What is a OFFSET and what is its function?
In line 6 of the commented code as DATA, is this where I define the byte size of my block? In code, it has 4 indexes, does it mean that my data stored in the block will have 4 bytes? can i increase or decrease?
Lets go suppose, i have a 4 bytes data myData = "ABCD", and i want to write this data to block 04 of my tag, how would I do it according to the code mentioned above?
I'm not an NfcV expert but below is what I have learnt about Tags and low level access
What is the Flag byte mean? - Unknown BUT http://www.ti.com/lit/an/sloa141/sloa141.pdf Section 4.1 has details of ISO 15693 Flag meanings
But one of the Flag means using addressed or un-addressed mode, this leads on to the UID
What is UID bytes - Most tags have a serial number or Unique IDentifier number
In addressed mode you have to provide the correct UID of the card you are reading or writing from for it to succeed. This means you won't write or reading from the wrong card. There is a command to read the UID from the card first.
In un-addressed mode the UID is provided as zeros
You have worked out the the second byte is 0x21 for an write command.
0x20 for read command
http://www.ti.com/lit/an/sloa141/sloa141.pdf Section 4.2 has details of ISO 15693 Command values and as you can see must of them are Optional or Custom and support and what they do depends on the chip.
The OFFSET as you put it is the memory block offset from the first block or better described as the memory address (think of this like the page number in a book). Most chips split the memory in to blocks of a set size.
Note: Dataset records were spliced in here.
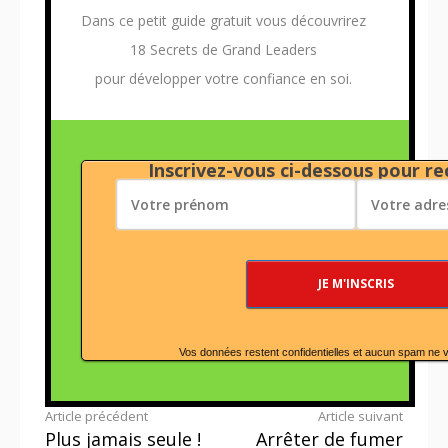
Dans ce petit guide gratuit vous découvrirez
18 Secrets de Grand Leaders
pour développer votre confiance en soi.
Inscrivez-vous ci-dessous pour rec
Vos données restent confidentielles et aucun spam ne 
Lire
Article précédent
Article suivant
Plus jamais seule !
Arrêter de fumer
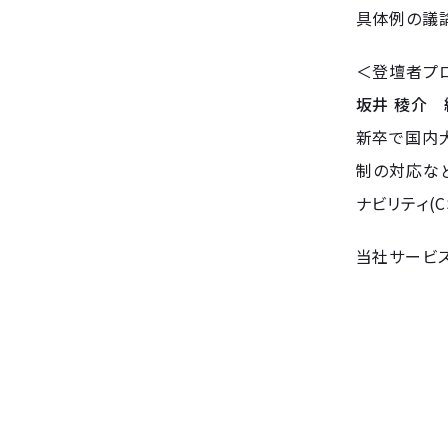
具体例の議
＜登壇者プ
坂井 稜介 
新卒で国内
制の対応な
ナビリティ(C
当社サービ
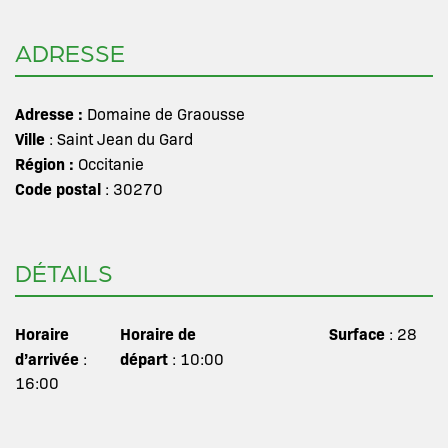
ADRESSE
Adresse :
Domaine de Graousse
Ville
: Saint Jean du Gard
Région :
Occitanie
Code postal
: 30270
DÉTAILS
Horaire
Horaire de
Surface
: 28
d’arrivée
départ
:
: 10:00
16:00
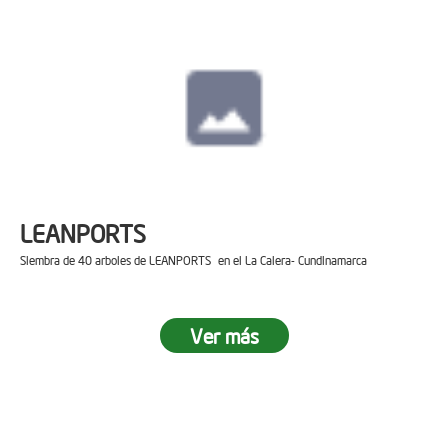
LEANPORTS
Siembra de 40 arboles de LEANPORTS en el La Calera- Cundinamarca
Ver más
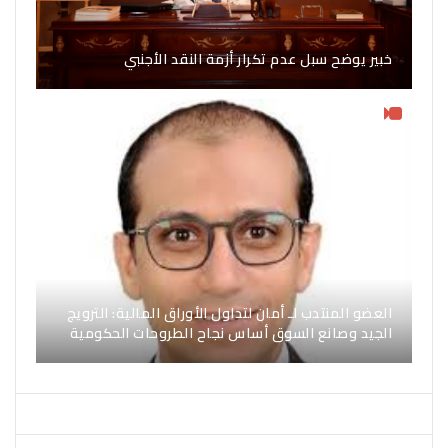
خبير يوضح سبل عدم تكرار أزمة النقد الأجنبي
العضو المنتدب لـ أمان لتداول الأوراق المالية: الترويج
الجيد وصانع السوق أساس نجاح الطروحات الحكومية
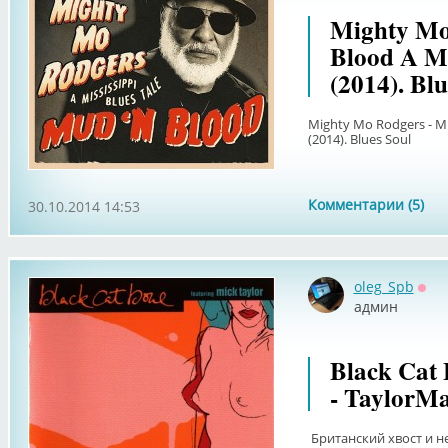
Mighty Mo
Blood A Mi
(2014). Blu
Mighty Mo Rodgers - Mu
(2014). Blues Soul
Комментарии (5)
30.10.2014 14:53
oleg_Spb
Офф
админ
Black Cat 
- TaylorM
Британский хвост и не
There are some chips that use a single byte as the memory address and there are some that use 2 bytes.
Each block is a set number of bytes, it's common for it to be 4 bytes, but I've seen chip specs where it is 128 bytes.
The data structure you gave in your question is usually used as a template of a well formed command for chip you are trying to communicate to.
The DATA 4 bytes in your example are just place holders for the actual data your want to write, you should copy in to the template the actual 4 bytes you want to write before the send the command.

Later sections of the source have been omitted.